▶ **What is expected**: Look for "boxes" in each line of the records, and copy the lines that have it.

▶ **Bounding box prediction data**:
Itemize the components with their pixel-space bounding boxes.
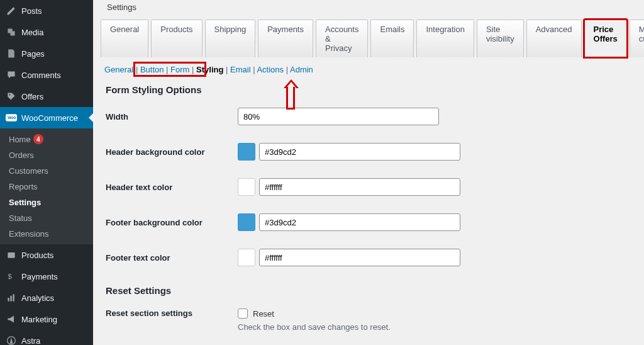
tab-multi-currency[interactable]: Multi-currency (630, 20, 644, 57)
submenu-status[interactable]: Status (0, 210, 93, 226)
swatch-header-bg[interactable] (238, 143, 255, 161)
reset-table: Reset section settings Reset Check the b… (93, 300, 644, 341)
tab-general[interactable]: General (101, 20, 148, 57)
subtab-styling[interactable]: Styling (196, 65, 223, 74)
sidebar-item-payments[interactable]: $ Payments (0, 266, 93, 287)
woo-icon: woo (5, 111, 18, 124)
tab-payments[interactable]: Payments (258, 20, 313, 57)
label-footer-text: Footer text color (106, 253, 238, 263)
sidebar-item-label: Analytics (21, 293, 54, 303)
megaphone-icon (5, 313, 18, 325)
label-reset-section: Reset section settings (106, 308, 238, 318)
product-icon (5, 249, 18, 261)
woo-submenu: Home 4 Orders Customers Reports Settings… (0, 128, 93, 244)
form-styling-table: Width Header background color Header tex… (93, 99, 644, 275)
pin-icon (5, 4, 18, 17)
row-header-bg: Header background color (106, 134, 631, 169)
sub-tabs: General | Button | Form | Styling | Emai… (93, 57, 644, 74)
label-header-text: Header text color (106, 183, 238, 192)
sidebar-item-astra[interactable]: Astra (0, 330, 93, 345)
submenu-settings[interactable]: Settings (0, 195, 93, 210)
input-width[interactable] (238, 108, 439, 125)
sidebar-item-label: Marketing (21, 315, 57, 324)
subtab-actions[interactable]: Actions (257, 65, 284, 74)
page-icon (5, 47, 18, 60)
subtab-general[interactable]: General (104, 65, 133, 74)
sidebar-item-marketing[interactable]: Marketing (0, 308, 93, 330)
tab-price-offers[interactable]: Price Offers (584, 20, 627, 57)
input-footer-bg[interactable] (259, 213, 460, 231)
tab-integration[interactable]: Integration (416, 20, 474, 57)
sidebar-item-label: Media (21, 28, 43, 37)
swatch-footer-text[interactable] (238, 249, 255, 266)
swatch-header-text[interactable] (238, 178, 255, 196)
settings-tabs: General Products Shipping Payments Accou… (101, 20, 636, 57)
home-badge: 4 (33, 134, 43, 144)
row-width: Width (106, 99, 631, 134)
section-reset: Reset Settings (93, 275, 644, 300)
svg-rect-5 (8, 298, 9, 302)
svg-rect-6 (10, 296, 11, 302)
sidebar-item-analytics[interactable]: Analytics (0, 287, 93, 308)
subtab-form[interactable]: Form (170, 65, 189, 74)
input-footer-text[interactable] (259, 249, 460, 266)
label-width: Width (106, 112, 238, 122)
sidebar-item-label: Payments (21, 272, 58, 281)
admin-sidebar: Posts Media Pages Comments Offers woo Wo… (0, 0, 93, 345)
sidebar-item-products[interactable]: Products (0, 244, 93, 266)
checkbox-reset[interactable] (238, 308, 248, 319)
sidebar-item-label: Astra (21, 336, 40, 346)
tab-site-visibility[interactable]: Site visibility (477, 20, 524, 57)
submenu-orders[interactable]: Orders (0, 147, 93, 163)
payment-icon: $ (5, 270, 18, 283)
svg-text:woo: woo (7, 115, 16, 120)
submenu-extensions[interactable]: Extensions (0, 226, 93, 242)
section-form-styling: Form Styling Options (93, 74, 644, 99)
offer-icon (5, 90, 18, 103)
sidebar-item-label: Posts (21, 6, 42, 16)
sidebar-item-label: Offers (21, 92, 43, 101)
media-icon (5, 26, 18, 38)
subtab-email[interactable]: Email (230, 65, 251, 74)
sidebar-item-label: Comments (21, 71, 61, 80)
tab-accounts-privacy[interactable]: Accounts & Privacy (316, 20, 368, 57)
row-reset: Reset section settings Reset Check the b… (106, 300, 631, 341)
submenu-customers[interactable]: Customers (0, 163, 93, 179)
astra-icon (5, 334, 18, 345)
analytics-icon (5, 291, 18, 304)
submenu-reports[interactable]: Reports (0, 179, 93, 195)
input-header-bg[interactable] (259, 143, 460, 161)
label-header-bg: Header background color (106, 147, 238, 157)
svg-rect-3 (8, 252, 14, 258)
submenu-home[interactable]: Home 4 (0, 131, 93, 147)
submenu-label: Home (9, 135, 31, 144)
label-footer-bg: Footer background color (106, 218, 238, 227)
sidebar-item-posts[interactable]: Posts (0, 0, 93, 21)
sidebar-item-comments[interactable]: Comments (0, 64, 93, 86)
sidebar-item-pages[interactable]: Pages (0, 43, 93, 64)
row-footer-bg: Footer background color (106, 205, 631, 240)
sidebar-item-label: WooCommerce (21, 113, 78, 123)
svg-text:$: $ (8, 273, 12, 280)
swatch-footer-bg[interactable] (238, 213, 255, 231)
reset-description: Check the box and save changes to reset. (238, 319, 391, 332)
sidebar-item-media[interactable]: Media (0, 21, 93, 43)
sidebar-item-woocommerce[interactable]: woo WooCommerce (0, 107, 93, 128)
row-header-text: Header text color (106, 169, 631, 205)
tab-shipping[interactable]: Shipping (205, 20, 256, 57)
tab-emails[interactable]: Emails (370, 20, 414, 57)
sidebar-item-label: Products (21, 251, 53, 260)
input-header-text[interactable] (259, 178, 460, 196)
sidebar-item-offers[interactable]: Offers (0, 86, 93, 107)
main-content: Settings General Products Shipping Payme… (93, 0, 644, 345)
page-title: Settings (107, 3, 136, 12)
row-footer-text: Footer text color (106, 240, 631, 275)
svg-rect-7 (13, 294, 14, 301)
tab-advanced[interactable]: Advanced (526, 20, 582, 57)
tab-products[interactable]: Products (151, 20, 202, 57)
subtab-admin[interactable]: Admin (290, 65, 313, 74)
page-heading: Settings (93, 0, 644, 20)
comment-icon (5, 69, 18, 81)
subtab-button[interactable]: Button (140, 65, 164, 74)
svg-point-0 (9, 94, 11, 96)
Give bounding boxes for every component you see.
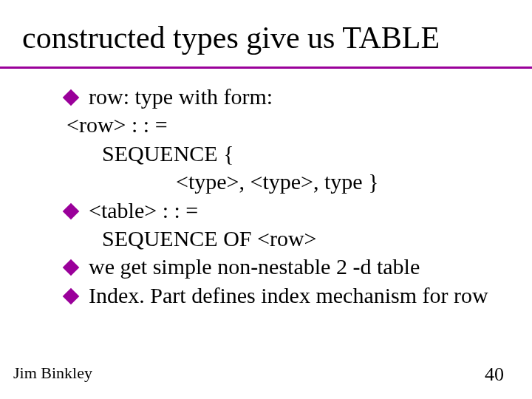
grammar-line: <type>, <type>, type } [66,168,517,196]
slide-body: row: type with form: <row> : : = SEQUENC… [66,83,517,310]
bullet-row: row: type with form: [66,83,517,111]
bullet-text: Index. Part defines index mechanism for … [89,283,488,307]
page-number: 40 [485,364,504,386]
grammar-line: <row> : : = [66,111,517,139]
bullet-table: <table> : : = [66,197,517,225]
diamond-icon [63,287,80,304]
diamond-icon [63,259,80,276]
slide: constructed types give us TABLE row: typ… [0,0,532,399]
grammar-line: SEQUENCE OF <row> [66,225,517,253]
slide-title: constructed types give us TABLE [22,21,440,55]
bullet-text: <table> : : = [89,198,198,222]
bullet-simple-table: we get simple non-nestable 2 -d table [66,253,517,281]
author-footer: Jim Binkley [13,364,92,383]
diamond-icon [63,202,80,219]
bullet-indexpart: Index. Part defines index mechanism for … [66,282,517,310]
grammar-line: SEQUENCE { [66,140,517,168]
title-underline [0,66,532,69]
bullet-text: row: type with form: [89,84,273,109]
diamond-icon [63,89,80,106]
bullet-text: we get simple non-nestable 2 -d table [89,254,420,279]
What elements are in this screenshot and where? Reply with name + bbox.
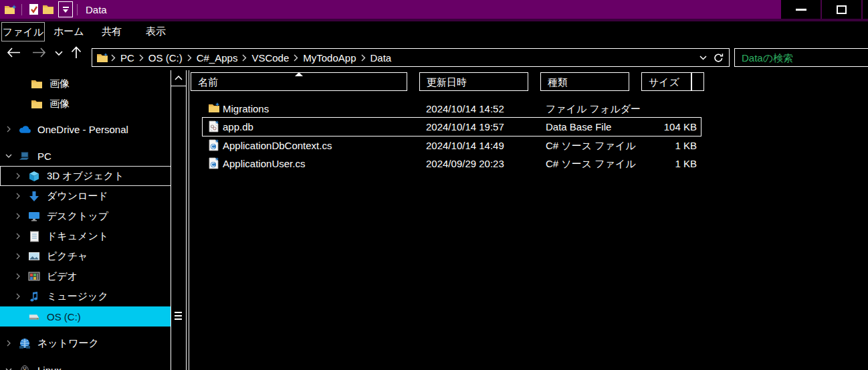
breadcrumb-chevron-icon xyxy=(242,54,247,62)
network-globe-icon xyxy=(19,337,31,349)
customize-quick-access-dropdown[interactable] xyxy=(58,1,73,17)
chevron-right-icon[interactable] xyxy=(13,213,23,219)
properties-icon[interactable] xyxy=(26,1,41,17)
linux-penguin-icon xyxy=(19,364,31,370)
csharp-file-icon xyxy=(208,157,220,169)
explorer-app-icon xyxy=(3,1,17,17)
desktop-monitor-icon xyxy=(28,210,40,222)
file-row-migrations[interactable]: Migrations 2024/10/14 14:52 ファイル フォルダー xyxy=(203,100,701,118)
titlebar: Data xyxy=(0,0,868,19)
csharp-file-icon xyxy=(208,139,220,151)
pictures-icon xyxy=(28,250,40,262)
chevron-right-icon[interactable] xyxy=(13,173,23,179)
document-icon xyxy=(28,230,40,242)
folder-icon xyxy=(208,102,220,114)
breadcrumb-chevron-icon xyxy=(361,54,366,62)
breadcrumb-item-csharp-apps[interactable]: C#_Apps xyxy=(197,52,238,64)
music-note-icon xyxy=(28,290,40,302)
sidebar-item-onedrive[interactable]: OneDrive - Personal xyxy=(0,119,171,139)
titlebar-separator xyxy=(21,4,22,15)
titlebar-separator xyxy=(77,4,78,15)
refresh-icon[interactable] xyxy=(714,53,724,63)
search-input[interactable] xyxy=(740,50,867,66)
file-panel-border xyxy=(189,70,189,370)
chevron-right-icon[interactable] xyxy=(13,193,23,199)
sidebar-item-pictures-folder[interactable]: 画像 xyxy=(0,94,171,114)
chevron-right-icon[interactable] xyxy=(13,293,23,300)
sidebar-item-downloads[interactable]: ダウンロード xyxy=(0,186,171,206)
sidebar-item-network[interactable]: ネットワーク xyxy=(0,333,171,353)
sidebar-item-pc[interactable]: PC xyxy=(0,146,171,166)
sidebar-item-linux[interactable]: Linux xyxy=(0,360,171,370)
hard-drive-icon xyxy=(28,310,40,322)
scrollbar-thumb-gripper[interactable] xyxy=(175,312,182,320)
video-film-icon xyxy=(28,270,40,282)
sidebar-item-desktop[interactable]: デスクトップ xyxy=(0,206,171,226)
address-dropdown-chevron-icon[interactable] xyxy=(699,56,707,60)
chevron-right-icon[interactable] xyxy=(13,273,23,280)
file-row-applicationuser[interactable]: ApplicationUser.cs 2024/09/29 20:23 C# ソ… xyxy=(203,155,701,173)
breadcrumb-item-data[interactable]: Data xyxy=(370,52,392,64)
breadcrumb-chevron-icon xyxy=(187,54,192,62)
tab-share[interactable]: 共有 xyxy=(102,22,122,40)
download-arrow-icon xyxy=(28,190,40,202)
breadcrumb-chevron-icon xyxy=(139,54,144,62)
breadcrumb-item-os-c[interactable]: OS (C:) xyxy=(148,52,183,64)
window-title: Data xyxy=(86,4,107,15)
chevron-right-icon[interactable] xyxy=(4,340,13,347)
breadcrumb-item-pc[interactable]: PC xyxy=(120,52,134,64)
tab-home[interactable]: ホーム xyxy=(53,22,84,40)
sidebar-item-pictures-folder[interactable]: 画像 xyxy=(0,74,171,94)
recent-locations-chevron-icon[interactable] xyxy=(55,51,63,56)
sidebar-item-pictures[interactable]: ピクチャ xyxy=(0,246,171,266)
navigation-row: PC OS (C:) C#_Apps VSCode MyTodoApp Data xyxy=(0,41,868,70)
forward-arrow-icon[interactable] xyxy=(32,48,46,58)
address-folder-icon xyxy=(96,53,108,63)
sidebar-item-music[interactable]: ミュージック xyxy=(0,286,171,306)
chevron-right-icon[interactable] xyxy=(13,253,23,260)
new-folder-icon[interactable] xyxy=(41,1,56,17)
chevron-right-icon[interactable] xyxy=(4,126,13,132)
tab-view[interactable]: 表示 xyxy=(146,22,166,40)
search-box[interactable] xyxy=(734,48,868,67)
breadcrumb-item-vscode[interactable]: VSCode xyxy=(251,52,289,64)
up-arrow-icon[interactable] xyxy=(71,46,82,59)
3d-cube-icon xyxy=(28,170,40,182)
onedrive-cloud-icon xyxy=(19,123,31,135)
this-pc-icon xyxy=(19,150,31,162)
column-header-modified[interactable]: 更新日時 xyxy=(419,72,528,91)
minimize-button[interactable] xyxy=(781,0,821,19)
database-file-icon xyxy=(208,120,220,132)
breadcrumb-chevron-icon xyxy=(111,54,116,62)
chevron-down-icon[interactable] xyxy=(4,154,13,158)
file-row-applicationdbcontext[interactable]: ApplicationDbContext.cs 2024/10/14 14:49… xyxy=(203,136,701,155)
folder-icon xyxy=(31,98,43,110)
sort-ascending-icon xyxy=(295,72,303,76)
chevron-right-icon[interactable] xyxy=(13,233,23,240)
sidebar-item-3d-objects[interactable]: 3D オブジェクト xyxy=(0,166,171,186)
window-buttons xyxy=(781,0,868,19)
column-header-type[interactable]: 種類 xyxy=(540,72,629,91)
sidebar-item-documents[interactable]: ドキュメント xyxy=(0,226,171,246)
sidebar-item-os-c-drive[interactable]: OS (C:) xyxy=(0,306,171,327)
file-row-app-db[interactable]: app.db 2024/10/14 19:57 Data Base File 1… xyxy=(203,118,701,136)
navigation-pane: 画像 画像 OneDrive - Personal PC 3D オブジェクト ダ… xyxy=(0,70,171,370)
ribbon-tab-row: ファイル ホーム 共有 表示 xyxy=(0,21,868,41)
sidebar-scrollbar[interactable] xyxy=(171,70,187,370)
maximize-button[interactable] xyxy=(822,0,861,19)
scroll-up-button[interactable] xyxy=(171,70,186,86)
column-header-empty[interactable] xyxy=(691,72,704,91)
address-bar[interactable]: PC OS (C:) C#_Apps VSCode MyTodoApp Data xyxy=(92,48,730,67)
folder-icon xyxy=(31,78,43,90)
back-arrow-icon[interactable] xyxy=(7,48,21,58)
breadcrumb-item-mytodoapp[interactable]: MyTodoApp xyxy=(303,52,356,64)
sidebar-item-videos[interactable]: ビデオ xyxy=(0,266,171,286)
tab-file[interactable]: ファイル xyxy=(1,22,45,41)
column-header-size[interactable]: サイズ xyxy=(641,72,691,91)
breadcrumb-chevron-icon xyxy=(294,54,298,62)
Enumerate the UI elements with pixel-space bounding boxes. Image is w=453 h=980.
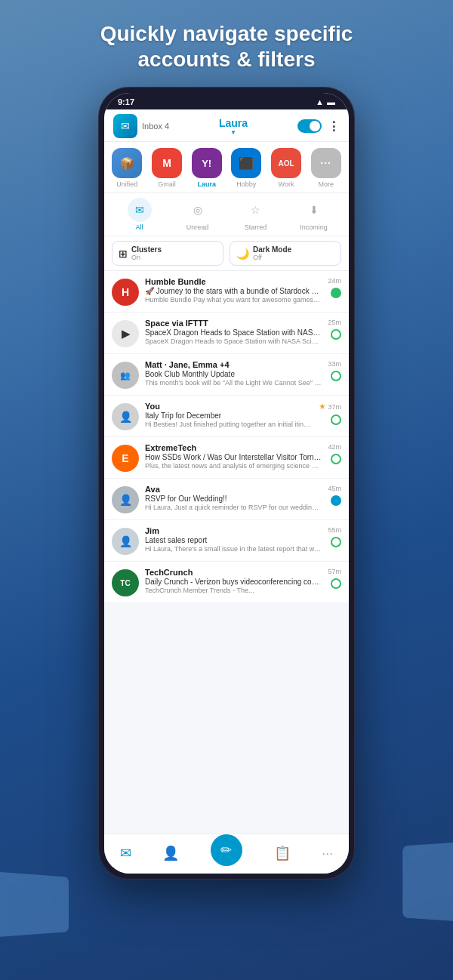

▶ **Answer box**:
Itemize the components with their pixel-space bounding boxes.
Give bounding boxes for every component you see.
Enumerate the UI elements with pixel-space bounding boxes. Image is w=453 h=980.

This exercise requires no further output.